How to make Pea Puree
Peas are a nutritional superstar. They are rich in vitamin A, vitamin C, and iron and can even help prevent cancer. Babies tend to like sweet vegetables so carrot, squash, and peas tend to be a hit. Peas may cause gas in some babies. If your little one has a history of tummy trouble, wait until 6 months to introduce it.
In the spring, if you’re lucky enough to find them in the pod, you can buy them fresh and split them. Otherwise, buy them frozen. And if you’re pressed for time you can even pick up the microwave steam bag-toss it in the microwave and puree, how easy is that??? Just stay away from canned vegetables, they are loaded with sodium and preservatives. Peas are among the LEAST contaminated produce available, making EWG‘s list of “clean 15”.

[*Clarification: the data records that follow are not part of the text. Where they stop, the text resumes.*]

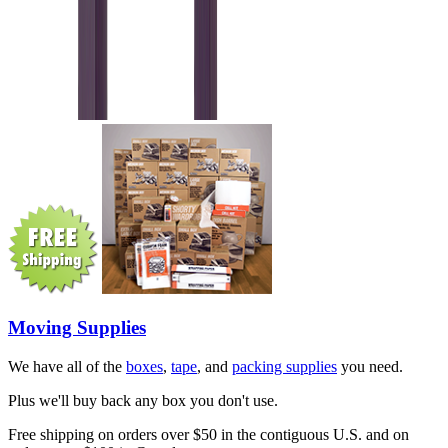
Moving Supplies
We have all of the
boxes
,
tape
, and
packing supplies
you need.
Plus we'll buy back any box you don't use.
Free shipping on orders over $50 in the contiguous U.S. and on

How to make a basic pea puree:
If you are working with peas that are still in the pod, you’ll need to split the pod open and take out the peas. Snip off the top and bottom of the pod and pull the string to open the pod. Then, push your thumb along the inside of the pod to remove the peas. Rinsing the the peas in a colander before steaming or boiling can help knock off the little stems. One pound of pea pods will yield about a cup of peas.
1. Boil in a little water or steam until tender (3-5 minutes)
2. Toss them in a food processor with some water from the pot and blend.
Pea puree will be thick and lumpy. If you need a smooth stage 1 puree, add a little extra water, breast milk, or formula and puree for a few extra minutes to blend down the skins. Otherwise, you can strain it using a fine mesh strainer. Cooked peas can be served whole as finger foods for babies over 9-10 months.